This is your brain on sugar, literally; in pictures.
For the first time, scientists have been able to see what happens to our brains when we eat fructose, a sugar found in almost all processed foods.
Using imaging tests, scientists showed that fructose can cause changes in the brain that directly lead to overeating. With a third of American kids and youth, and two-thirds of adults overweight or obese, it’s a study worth paying attention to.
In a federally funded study appearing in the Journal of American Medical Association this week, researchers stated that drinking a fructose sweetened beverage doesn’t signal to the brain a feeling of being full. Considering the amount of fructose consumed today has almost quadrupled from what Americans were eating 50 years ago it’s no wonder our country is more obese than ever.
Using MRI scans, the researchers studied 20 young, normal-weight adults before and after that drank solutions of glucose or fructose in two separate sessions several weeks apart.
The scans showed that glucose “turns off or suppresses the activity of areas of the brain that are critical for reward and desire for food,” according to a leader of the research team, endocrinologist Dr. Robert Sherwin of Yale University. “[With fructose], we don’t see those changes. As a result, the desire to eat continues. It isn’t turned off.”
Confirming the results, the scans mirrored how hungry the study participants said they felt.
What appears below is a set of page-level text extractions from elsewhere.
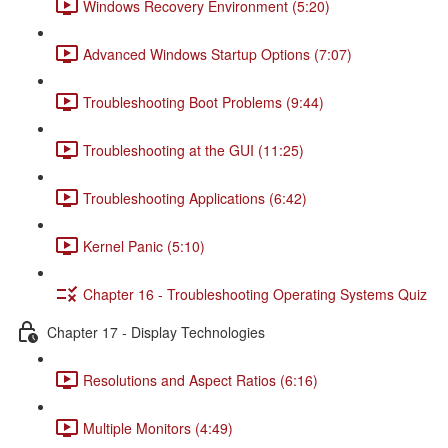
Windows Recovery Environment (5:20)
Advanced Windows Startup Options (7:07)
Troubleshooting Boot Problems (9:44)
Troubleshooting at the GUI (11:25)
Troubleshooting Applications (6:42)
Kernel Panic (5:10)
Chapter 16 - Troubleshooting Operating Systems Quiz
Chapter 17 - Display Technologies
Resolutions and Aspect Ratios (6:16)
Multiple Monitors (4:49)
According to Dr. Jonathan Purnell, an endocrinologist at Oregon Health & Science University, the study “implies that fructose, at least with regards to promoting food intake and weight gain, is a bad actor compared to glucose.”
The next step of the study is to see if obese people react the same way to fructose and glucose as the healthy weight individuals did in the study.
Any nutrition expert worth their salt has been warning us for years to avoid any food that contains high fructose corn syrup. That’s a very helpful first step in avoiding highly processed foods that contain high levels of fructose. HFCS is found everywhere from salad dressings to chicken nuggets to pickles. It takes conscious effort to avoid it.
As controversial as it was, New York City’s ban on oversized fructose sweetened beverages could help lower the city’s consumption of fructose. All of us would be wise to follow the same example and limit our intake of sweetened drinks without being told to do it by our mayor. (No, you don’t get a pass by drinking diet drinks, which is only trading diabetes for cancer or depression.)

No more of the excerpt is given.